[Saved data entries]
┄┄┄┄┄┄
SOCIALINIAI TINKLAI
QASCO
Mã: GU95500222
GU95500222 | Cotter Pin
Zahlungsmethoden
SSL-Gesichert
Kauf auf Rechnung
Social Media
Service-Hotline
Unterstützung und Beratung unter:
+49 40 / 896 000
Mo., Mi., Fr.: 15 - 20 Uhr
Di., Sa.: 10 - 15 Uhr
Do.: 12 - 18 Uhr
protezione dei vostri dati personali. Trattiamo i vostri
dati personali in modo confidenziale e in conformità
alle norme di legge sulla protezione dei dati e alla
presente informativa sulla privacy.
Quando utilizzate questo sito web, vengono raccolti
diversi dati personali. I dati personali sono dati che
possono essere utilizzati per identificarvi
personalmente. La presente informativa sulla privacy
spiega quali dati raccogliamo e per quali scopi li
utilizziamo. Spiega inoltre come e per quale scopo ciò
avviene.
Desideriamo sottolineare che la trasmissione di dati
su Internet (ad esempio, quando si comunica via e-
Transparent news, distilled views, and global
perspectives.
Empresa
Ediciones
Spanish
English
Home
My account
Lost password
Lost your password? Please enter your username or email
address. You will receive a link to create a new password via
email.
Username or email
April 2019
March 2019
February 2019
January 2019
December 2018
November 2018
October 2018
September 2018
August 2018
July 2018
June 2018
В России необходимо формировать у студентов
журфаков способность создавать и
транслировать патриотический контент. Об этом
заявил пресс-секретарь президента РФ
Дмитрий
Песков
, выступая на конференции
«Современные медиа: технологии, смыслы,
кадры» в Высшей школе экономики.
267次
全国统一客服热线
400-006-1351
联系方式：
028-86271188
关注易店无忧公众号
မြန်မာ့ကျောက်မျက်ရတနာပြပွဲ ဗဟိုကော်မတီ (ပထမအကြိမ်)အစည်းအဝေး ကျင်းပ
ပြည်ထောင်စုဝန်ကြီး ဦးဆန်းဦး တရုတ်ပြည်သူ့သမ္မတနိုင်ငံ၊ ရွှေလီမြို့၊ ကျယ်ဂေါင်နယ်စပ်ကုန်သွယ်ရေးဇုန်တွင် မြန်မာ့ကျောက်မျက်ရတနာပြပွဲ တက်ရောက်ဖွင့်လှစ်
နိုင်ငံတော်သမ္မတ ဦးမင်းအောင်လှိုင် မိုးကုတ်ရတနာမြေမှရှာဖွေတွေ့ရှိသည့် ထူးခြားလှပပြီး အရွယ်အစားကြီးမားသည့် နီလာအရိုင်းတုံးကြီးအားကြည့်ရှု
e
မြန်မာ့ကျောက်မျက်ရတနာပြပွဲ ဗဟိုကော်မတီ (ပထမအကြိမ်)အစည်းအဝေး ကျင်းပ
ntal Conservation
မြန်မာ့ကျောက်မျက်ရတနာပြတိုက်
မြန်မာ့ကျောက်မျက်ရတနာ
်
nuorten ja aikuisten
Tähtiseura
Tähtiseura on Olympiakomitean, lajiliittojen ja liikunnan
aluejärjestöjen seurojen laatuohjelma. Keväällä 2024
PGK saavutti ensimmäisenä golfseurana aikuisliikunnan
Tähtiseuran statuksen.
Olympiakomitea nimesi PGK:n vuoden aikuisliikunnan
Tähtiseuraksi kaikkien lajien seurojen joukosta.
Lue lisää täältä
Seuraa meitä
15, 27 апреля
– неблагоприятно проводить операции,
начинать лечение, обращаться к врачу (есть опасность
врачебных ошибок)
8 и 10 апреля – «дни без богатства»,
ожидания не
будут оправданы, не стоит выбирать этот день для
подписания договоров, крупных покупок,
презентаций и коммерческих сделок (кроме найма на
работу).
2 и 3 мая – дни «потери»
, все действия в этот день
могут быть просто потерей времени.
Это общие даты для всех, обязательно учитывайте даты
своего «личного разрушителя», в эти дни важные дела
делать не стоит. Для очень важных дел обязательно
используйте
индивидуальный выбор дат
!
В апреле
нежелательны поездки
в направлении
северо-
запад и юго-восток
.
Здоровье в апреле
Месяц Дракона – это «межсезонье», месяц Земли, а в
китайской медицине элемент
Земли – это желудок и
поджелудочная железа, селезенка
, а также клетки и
┄┄┄┄┄┄
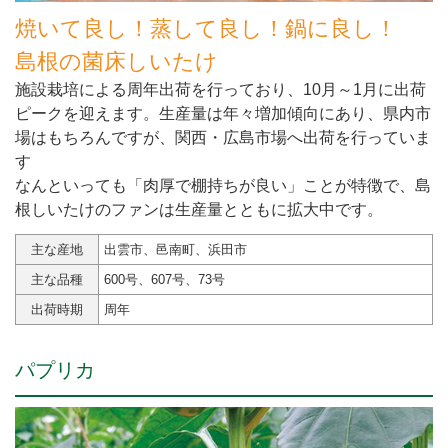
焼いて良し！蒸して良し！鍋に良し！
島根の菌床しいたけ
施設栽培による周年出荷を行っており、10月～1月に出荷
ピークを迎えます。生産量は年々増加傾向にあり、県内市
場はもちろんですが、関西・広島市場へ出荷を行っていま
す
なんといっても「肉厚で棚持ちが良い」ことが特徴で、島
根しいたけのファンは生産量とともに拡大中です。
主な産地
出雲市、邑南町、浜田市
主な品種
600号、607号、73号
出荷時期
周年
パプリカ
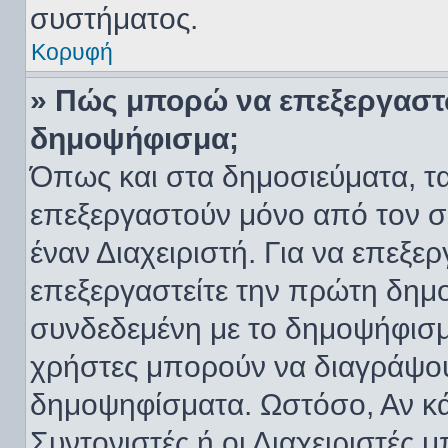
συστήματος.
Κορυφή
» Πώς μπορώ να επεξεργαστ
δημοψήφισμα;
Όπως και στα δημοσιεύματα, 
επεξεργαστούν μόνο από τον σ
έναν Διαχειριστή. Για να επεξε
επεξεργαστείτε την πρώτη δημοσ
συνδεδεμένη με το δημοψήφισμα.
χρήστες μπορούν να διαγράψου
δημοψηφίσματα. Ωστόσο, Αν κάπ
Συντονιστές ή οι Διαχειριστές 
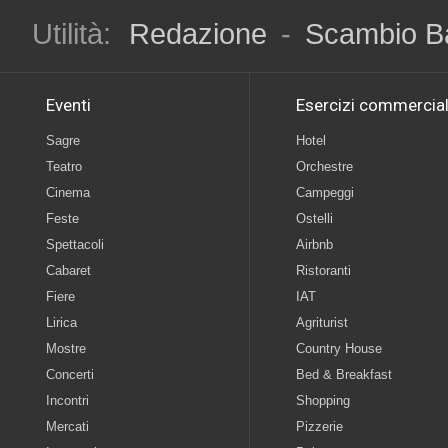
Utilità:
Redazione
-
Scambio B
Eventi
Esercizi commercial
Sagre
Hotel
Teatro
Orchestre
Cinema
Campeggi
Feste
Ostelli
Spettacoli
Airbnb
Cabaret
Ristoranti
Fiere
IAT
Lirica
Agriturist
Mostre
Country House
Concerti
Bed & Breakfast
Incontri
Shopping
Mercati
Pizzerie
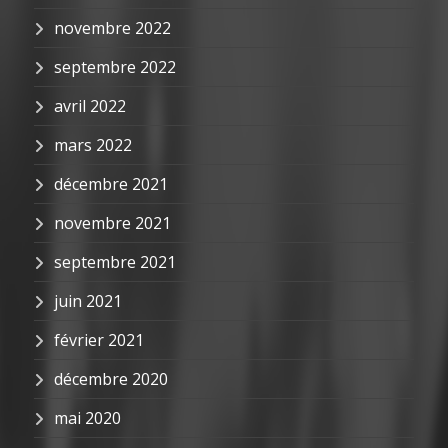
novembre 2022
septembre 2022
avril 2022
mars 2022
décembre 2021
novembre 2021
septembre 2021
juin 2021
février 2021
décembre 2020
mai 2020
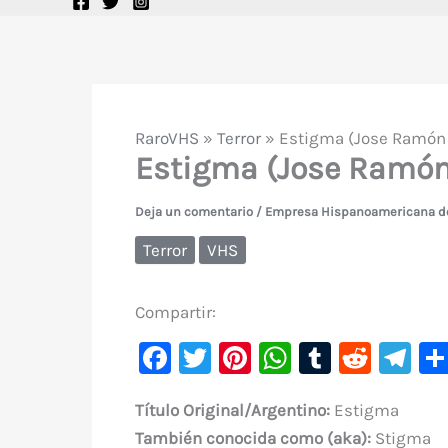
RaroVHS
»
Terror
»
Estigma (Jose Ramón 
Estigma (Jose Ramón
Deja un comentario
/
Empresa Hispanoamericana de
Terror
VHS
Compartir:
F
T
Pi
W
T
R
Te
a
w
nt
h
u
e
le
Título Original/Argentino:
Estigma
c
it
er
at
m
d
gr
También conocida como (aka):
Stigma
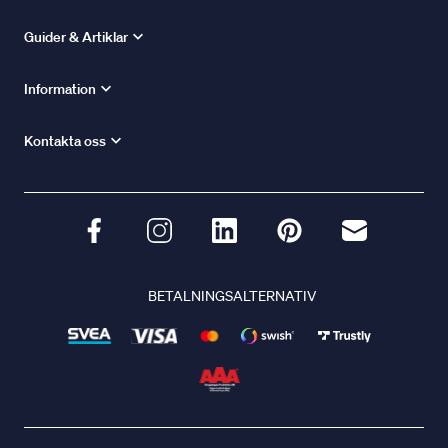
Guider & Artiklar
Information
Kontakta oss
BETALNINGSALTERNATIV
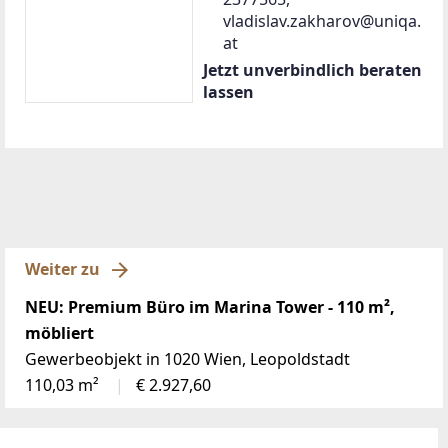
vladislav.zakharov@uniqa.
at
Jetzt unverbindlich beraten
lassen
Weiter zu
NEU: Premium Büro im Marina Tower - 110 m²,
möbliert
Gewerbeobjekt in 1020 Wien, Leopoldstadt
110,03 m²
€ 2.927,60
┄┄┄┄┄┄
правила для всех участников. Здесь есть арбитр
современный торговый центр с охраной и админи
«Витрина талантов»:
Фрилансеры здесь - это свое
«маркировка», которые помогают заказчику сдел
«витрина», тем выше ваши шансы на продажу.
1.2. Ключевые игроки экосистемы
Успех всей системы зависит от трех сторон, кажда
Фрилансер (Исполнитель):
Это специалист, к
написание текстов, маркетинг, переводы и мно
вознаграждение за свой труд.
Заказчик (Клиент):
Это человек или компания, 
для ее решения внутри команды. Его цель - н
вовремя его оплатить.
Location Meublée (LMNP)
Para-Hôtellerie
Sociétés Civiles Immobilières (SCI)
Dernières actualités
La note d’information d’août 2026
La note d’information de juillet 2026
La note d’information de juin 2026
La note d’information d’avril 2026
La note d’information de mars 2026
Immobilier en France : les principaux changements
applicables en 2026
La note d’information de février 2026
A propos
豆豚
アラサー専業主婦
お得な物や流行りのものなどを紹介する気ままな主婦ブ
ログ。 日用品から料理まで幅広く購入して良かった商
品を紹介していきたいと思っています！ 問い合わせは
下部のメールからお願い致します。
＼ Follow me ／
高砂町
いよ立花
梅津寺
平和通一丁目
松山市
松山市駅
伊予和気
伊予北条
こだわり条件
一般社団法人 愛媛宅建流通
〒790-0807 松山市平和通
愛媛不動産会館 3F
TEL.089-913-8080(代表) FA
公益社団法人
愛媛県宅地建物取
┄┄┄┄┄┄
When you reach the line containing "SOCIALINIAI TINKLAI" in the data above, start copying exactly, and stop after the line containing "protezione dei vostri".

_RESPONSE TO THIS TASK_:
SOCIALINIAI TINKLAI
QASCO
Mã: GU95500222
GU95500222 | Cotter Pin
Zahlungsmethoden
SSL-Gesichert
Kauf auf Rechnung
Social Media
Service-Hotline
Unterstützung und Beratung unter:
+49 40 / 896 000
Mo., Mi., Fr.: 15 - 20 Uhr
Di., Sa.: 10 - 15 Uhr
Do.: 12 - 18 Uhr
protezione dei vostri dati personali. Trattiamo i vostri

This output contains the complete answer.